Listen to this story
DataStax is the real-time data company for building production GenAI applications.
With all the buzz about large language models, vectors, and vector search, it's important to take a step back and understand how these artificial intelligence technology advancements translate into results for an organization and, ultimately, its customers.
In an earlier article, I told the story of a hypothetical contractor who was hired to help implement AI/ML solutions at a big-box retailer. Here, we continue that journey as our distributed systems and AI specialist uses vector search to drive results with customer promotions at a big-box retailer.
Today, we met with the Promotions team. They’re looking for our help in making some smarter decisions about customer advertisements, offers, and coupons. Right now, promotions are mainly based on geographic markets. So, promotions sent out to customers in one city will differ from those offered to customers in another city. Thus, these campaigns have to be planned out ahead of time.
The issue is that the marketing department is putting pressure on them to provide more strategic methods of targeting customers, geographic regions notwithstanding. The thought is that specific customers might be more likely to take advantage of certain offers based on their purchase history. If we can find a way to offer them in real-time, like a 10-percent discount on a related product (per cart), we might be able to drive some additional sales.

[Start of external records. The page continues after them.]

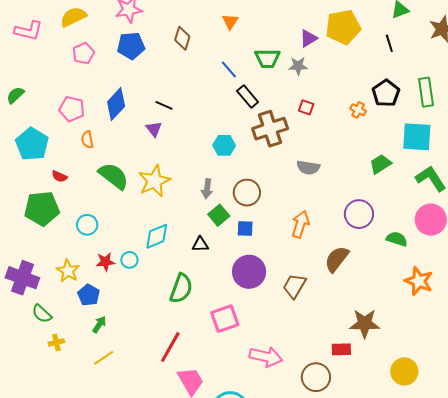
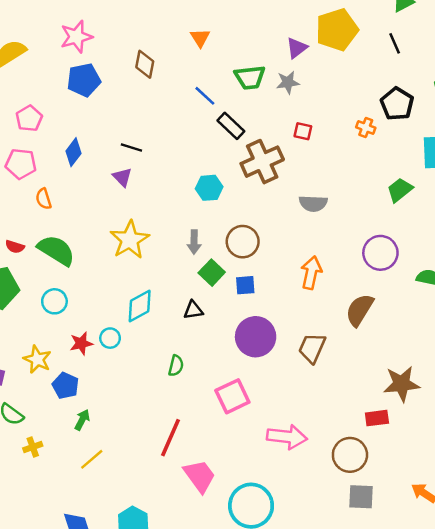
pink pentagon: (83, 53) -> (29, 118), moved
blue diamond: (116, 104) -> (74, 152), size x0.7
green semicircle: (114, 176) -> (56, 250), moved
green semicircle: (181, 288) -> (176, 366), size x0.6

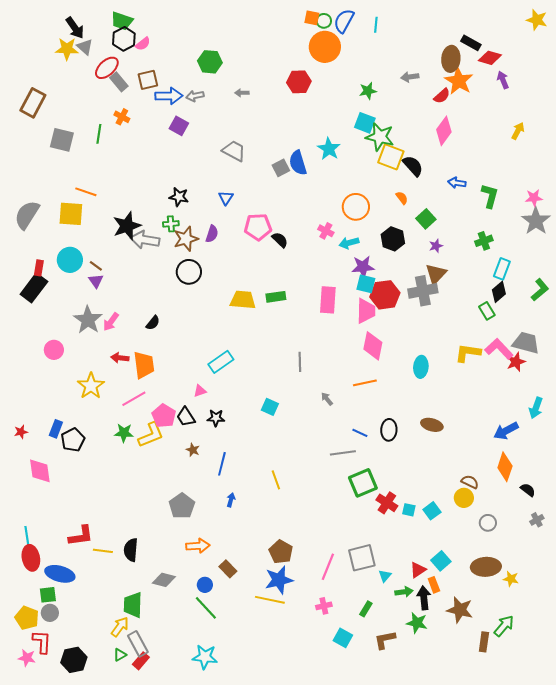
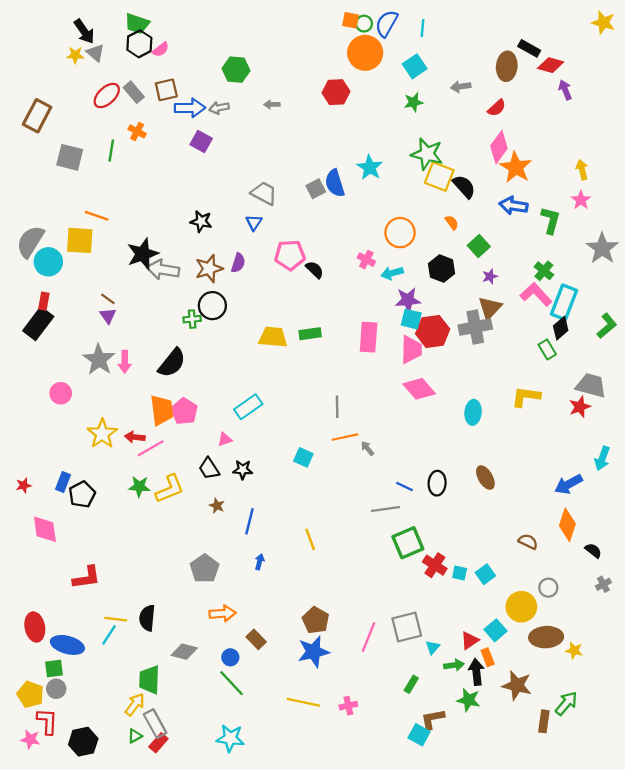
yellow star: (67, 49) -> (75, 55), size x0.7
red ellipse: (107, 68) -> (107, 96), moved
orange star: (459, 81) -> (516, 167), moved
cyan square: (365, 123) -> (415, 66), moved, turned 35
yellow arrow: (518, 131) -> (582, 170), moved, turned -42
gray trapezoid: (234, 151) -> (264, 193), moved
blue arrow: (457, 183) -> (513, 206), size x1.4
pink star: (534, 198) -> (581, 200), moved, turned -30
green cross: (171, 224) -> (192, 319), moved
green cross: (484, 241) -> (544, 271), turned -30
cyan circle: (70, 260) -> (48, 262), moved
cyan rectangle: (502, 269) -> (564, 302), size x1.4
pink arrow: (111, 322) -> (125, 362), turned -36
black semicircle: (153, 323) -> (172, 363), size x1.8
pink diamond: (373, 346) -> (419, 389), turned -52
pink L-shape: (499, 349) -> (536, 294), moved
red arrow: (120, 358) -> (135, 437), moved
orange line: (365, 383) -> (345, 437), moved
pink pentagon: (164, 416) -> (184, 411), moved
brown ellipse: (432, 425) -> (485, 478), turned 45
yellow circle: (464, 498) -> (521, 607), moved, size x1.4
cyan line: (27, 536) -> (109, 635), moved, turned 42
red L-shape: (81, 536) -> (87, 578), moved
yellow line: (270, 600) -> (303, 702), moved
pink cross: (324, 606) -> (348, 706), moved
cyan square: (343, 638) -> (419, 735), moved

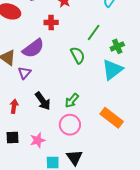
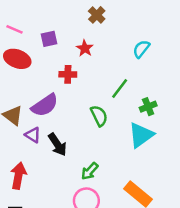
purple triangle: (24, 73) -> (33, 135), turned -40
black arrow: (43, 101) -> (57, 144), moved
red arrow: (14, 106) -> (18, 176), size x1.5

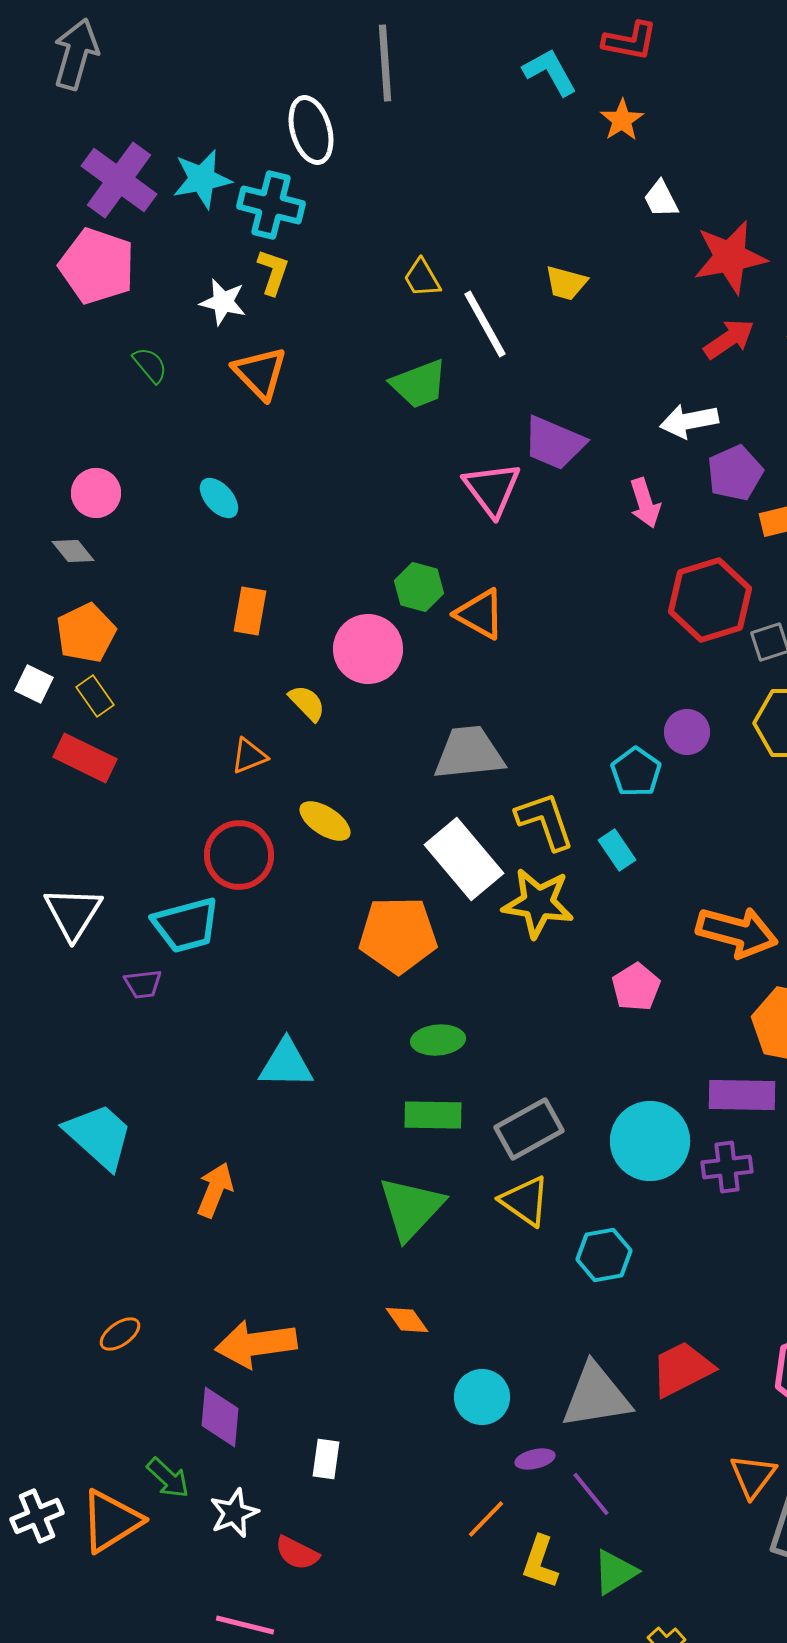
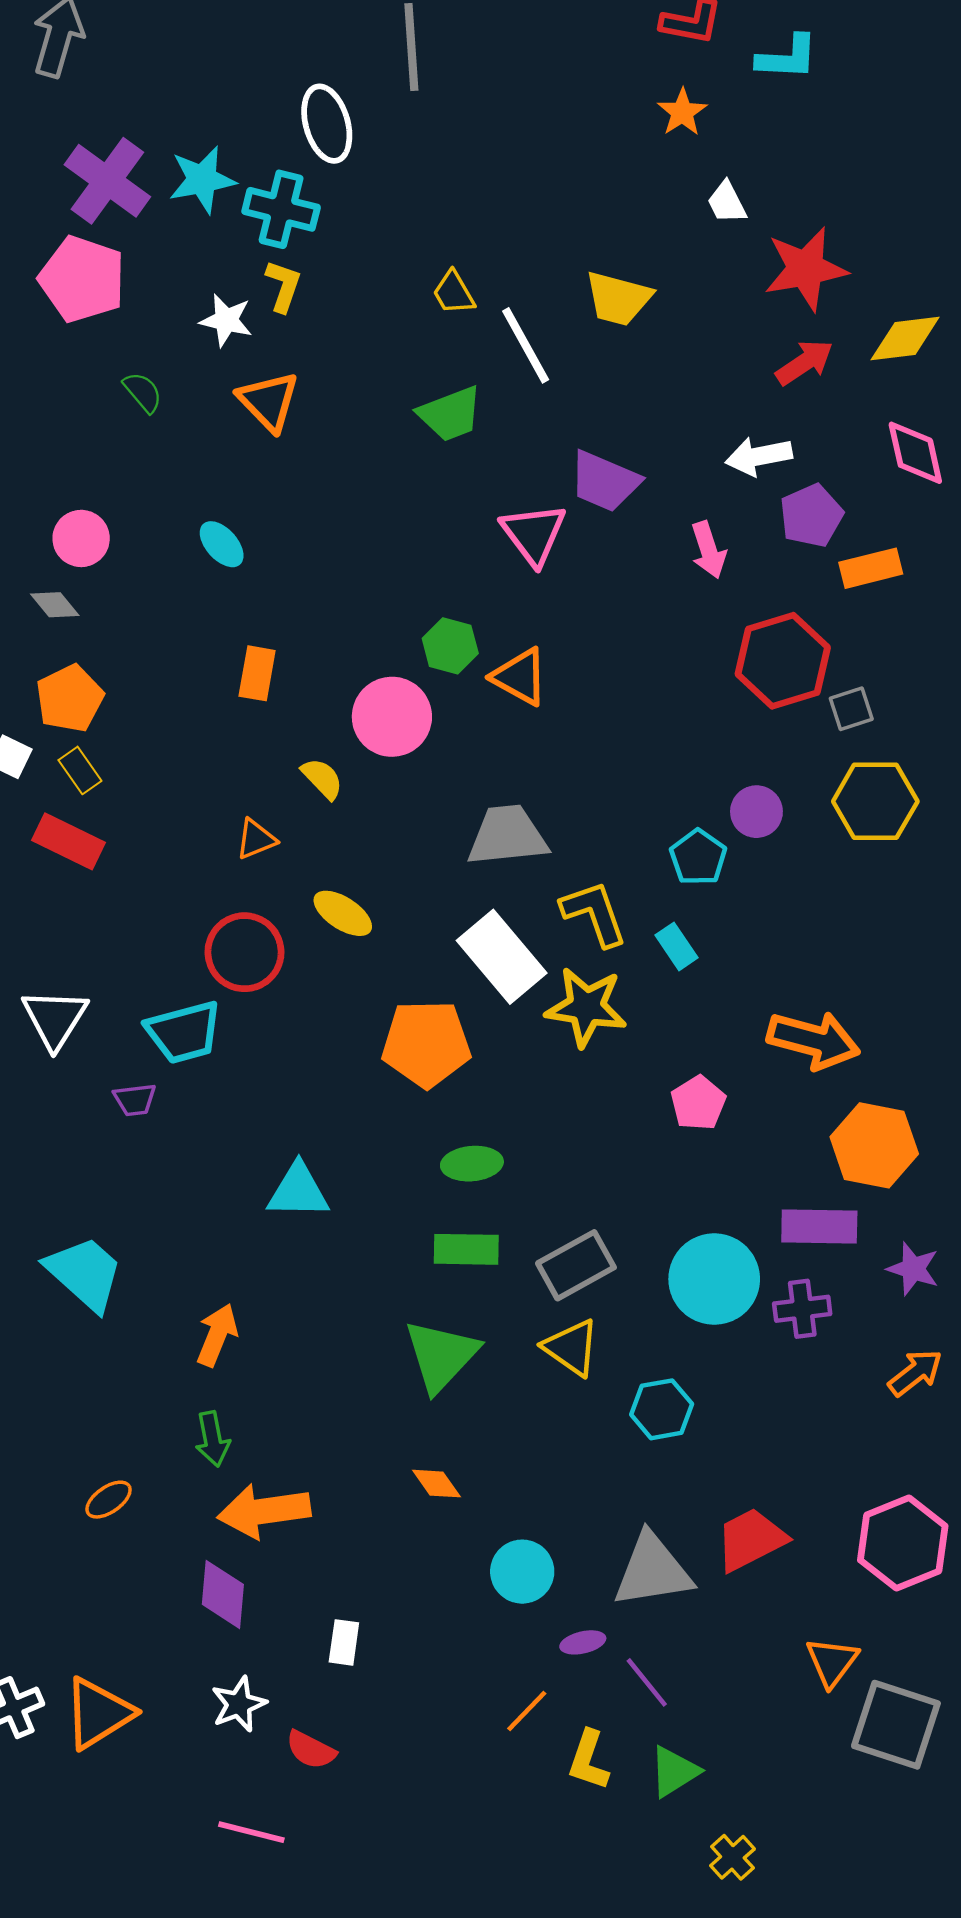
cyan L-shape: (550, 72) -> (787, 57), moved, turned 122
yellow trapezoid: (566, 283) -> (618, 298), size x1.4
green arrow: (168, 1478) -> (213, 1439), moved, turned 36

First, I decided to have a look at some of our anonymized order data in their Apache Cassandra cluster. It‘s clear that there are definitely some patterns in the data, with some customers purchasing the same items (mostly grocery products) with some predictable regularity. Maybe there’s some way we can leverage this data?
One thing that we have going for us: Our customers tend to engage with us via multiple channels. Some folks use the website, some use the mobile app, and some folks will still walk into any one of our 1,000 or so brick-and-mortar stores. And more than half of those customers in the store use the mobile app concurrently.
Another interesting point: If we aggregate the item sale data by household address instead of just by customer ID, we see even more rigid shopping patterns. After pulling data together from a few different sources, we can start to paint a picture of just what this data looks like.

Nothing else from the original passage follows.